Melodie looked down at her feet, still reeling that Vinest would do this to her, and then slowly lifted her head. “Yes. But I don’t think I have time right now. Possibly when I return to Illoa, after my trip.”

“What trip?” Vinest was looking at her with wild eyes. “Where are you going? I need you, Melodie. I made some miscalculations in the way I handled you, and I’m prepared to put them right.”

“By locking her up and hurting her?” Theo’s voice was soft and low, and Melodie shivered at the menace in it.

“No, no. I shouldn’t have done that. I’ve made more bad decisions in the last ten hours than I have ever done before. Ask her! Ask her if I ever mistreated her before today.”

Everyone turned to her, and she was suddenly sick of it. “He exploited me, he’s been treating me like an indentured servant since I came to live with him, but this is the first time he’s hurt me or tried to lock me up.”

“Because this was the first time you wanted to walk away,” Draper said.

“Yes,” she answered.

“We have a place for you to sleep here tonight,” Draper said. “Corporal Bindle will take you.” She motioned with her hand, and Melodie saw four other soldiers had appeared in the room.

She shuffled forward, wishing she had simply left a note under the door earlier, and saved herself this mortification, and then, as she glanced at Vinest, at his pathetic face, she straightened.
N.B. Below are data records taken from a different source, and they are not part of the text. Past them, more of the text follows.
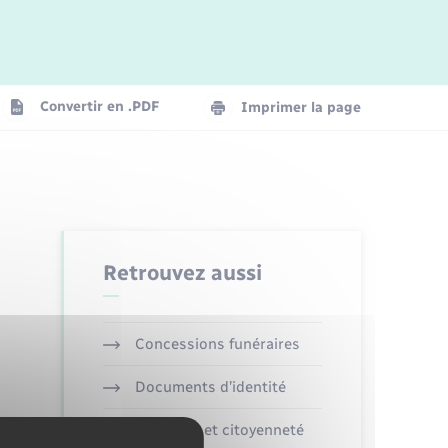
Logement - Urbanisme
La Communauté de communes
Convertir en .PDF
Imprimer la page
Numérique
Seniors
Retrouvez aussi
Concessions funéraires
Documents d’identité
Elections et citoyenneté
She wasn’t the one who should feel mortified, and if Vinest didn’t, that was just more reason to keep far away from him.

“Thank you, Corporal,” she said, as the soldier led her through into the back.

“All kinds of excitement today,” the corporal said, with a quick grin. “And it’s Jacinta.” She was slender and muscular, dark hair braided down her back and dressed in sleeping clothes like the ones Theo had been wearing.

It looked like Melodie had gotten everyone out of bed.

Jacinta Bindle took her to a small room with two narrow beds set against each wall. “Sleep tight,” she said. “I’ll be part of the team traveling tomorrow, and I gather you’re going with us.” She paused. “I don’t suppose you know what the big mystery is, do you?”

Melodie looked at her in surprise, and realized Theo hadn’t told them. Or hadn’t told the junior soldiers. Draper would most likely know.

“Ah. You do know but you can’t say. Interesting.” She left Melodie with a flick of her braid, and Melodie set down her bags and looked thoughtfully at the door.

She didn’t know why she had thought she and Theo would be going alone, but now she wondered how she had come to that conclusion. Of course he would assemble a team.

They were going after Cervantes children who’d been abducted, who were being kept against their will.

As Draper had just explained, to these people, there was no greater crime.